The accounting policies of subsidiaries have been changed when necessary to align them with the policies adopted
by the Group. Losses applicable to NCI in a subsidiary are allocated to the NCI even if doing so causes the NCI to
have a deficit balance.
(iii)
Acquisition of entities under common control
Business combinations arising from transfers of interests in entities that are under the control of the shareholder that
controls the Group are accounted for as if the acquisition had occurred at the beginning of the earliest comparative
year presented or, if later, at the date that common control was established; for this purpose comparatives are
restated. The assets and liabilities acquired are recognised at the carrying amounts recognised previously in the
Group controlling shareholder’s consolidated financial statements. The components of equity of the acquired entities
are added to the same components within the Group equity and any gain/loss arising is recognised directly in equity.
(iv)
Loss of control
Upon the loss of control, the Group derecognises the assets and liabilities of the subsidiary, any NCI and the other
components of equity related to the subsidiary. Any surplus or deficit arising from the loss of control is recognised in
profit or loss. If the Group retains any interest in the previous subsidiary, then such interest is measured at fair value
at the date that control is lost. Subsequently, it is accounted for as an equity-accounted investee or as an available-
for-sale financial asset depending on the level of influence retained.
(v)
Investments in associates and joint ventures (equity-accounted investees)

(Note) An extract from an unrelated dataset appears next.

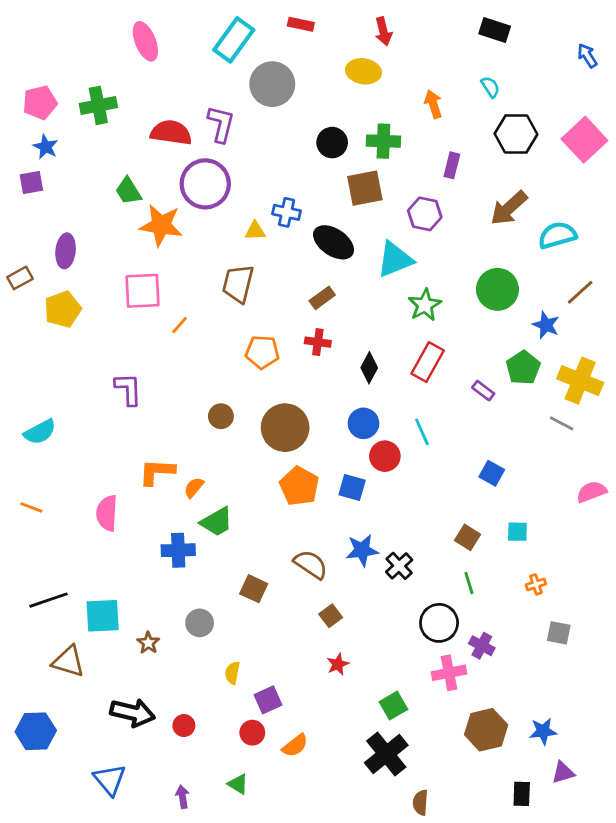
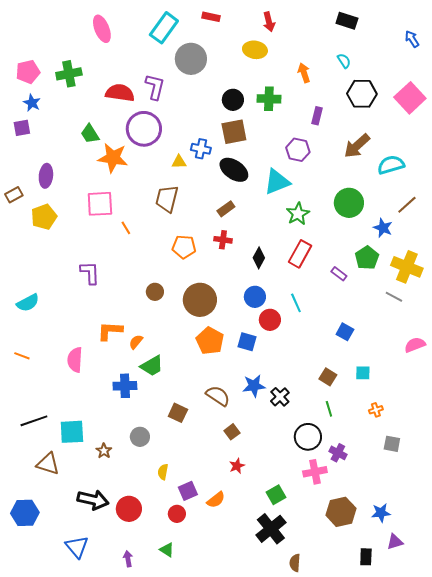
brown square: (365, 188) -> (234, 132), moved
orange line: (180, 325) -> (126, 228), turned -72
red circle: (184, 726) -> (129, 509), size x1.6
orange semicircle: (295, 745) -> (216, 500), moved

Associates are those entities in which the Group has significant influence, but not control or joint control, over the
financial and operating policies of these entities. Significant influence is presumed to exist when the Group holds
between 20% or more of the voting power of another entity. A joint venture is an arrangement in which the Group
has joint control, whereby the Group has rights to the net assets of the arrangement, rather than rights to its assets
and obligations for its liabilities.